Journal of Strategic Information Systems
- Discipline: Information systems
- Language: English
- Edited by: Bob Galliers

Publication details
- History: 1991-present
- Publisher: Elsevier
- Frequency: Quarterly
- Impact factor: 3.486 (2016)

Standard abbreviations
- ISO 4: J. Strateg. Inf. Syst.

Indexing
- CODEN: JSIYE3
- ISSN: 0963-8687
- LCCN: 92645897
- OCLC no.: 39189374

Links
- Journal homepage; Online archive;

= Journal of Strategic Information Systems =

The Journal of Strategic Information Systems is a quarterly peer-reviewed academic journal covering management, business, and organizational issues associated with the use of information systems. It was established in December 1991 by Bob Galliers, the initial editor-in-chief, and is published by Elsevier.
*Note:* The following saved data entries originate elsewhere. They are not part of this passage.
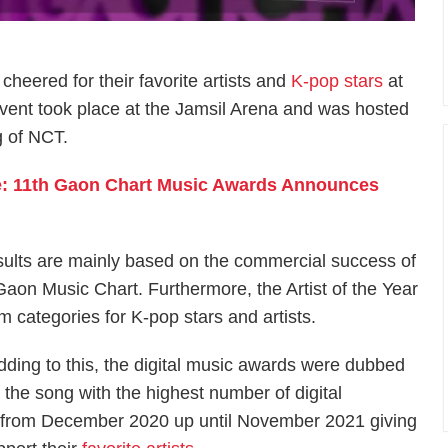
cheered for their favorite artists and
K-pop stars
at
event took place at the Jamsil Arena and was hosted
 of NCT.
e: 11th Gaon Chart Music Awards Announces
ults are mainly based on the commercial success of
aon Music Chart. Furthermore, the Artist of the Year
um categories for K-pop stars and artists.
dding to this, the digital music awards were dubbed
o the song with the highest number of digital
 from December 2020 up until November 2021 giving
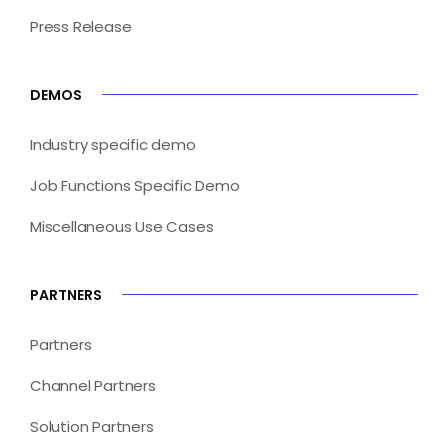
Press Release
DEMOS
Industry specific demo
Job Functions Specific Demo
Miscellaneous Use Cases
PARTNERS
Partners
Channel Partners
Solution Partners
Subsequent Editors-in-Chief were Guy Gable (Queensland University of Technology, 2019-2021), Yolande E. Chan (Desautels Faculty of Management, McGill University; 2021-2025) and Benoit Aubert (HEC Montreal) and Rajiv Sabherwal (University of Arkansas), since July 1, 2025.

== Abstracting and indexing ==
The journal is abstracted and indexed in:

- Current Contents/Social & Behavioral Sciences
- INSPEC Computer and Control Abstracts
- Library and Information Science Abstracts
- Science Citation Index Expanded
- Social Sciences Citation Index
- PsycINFO
- Scopus

According to the Journal Citation Reports, the journal has a 2023 impact factor of 8.7.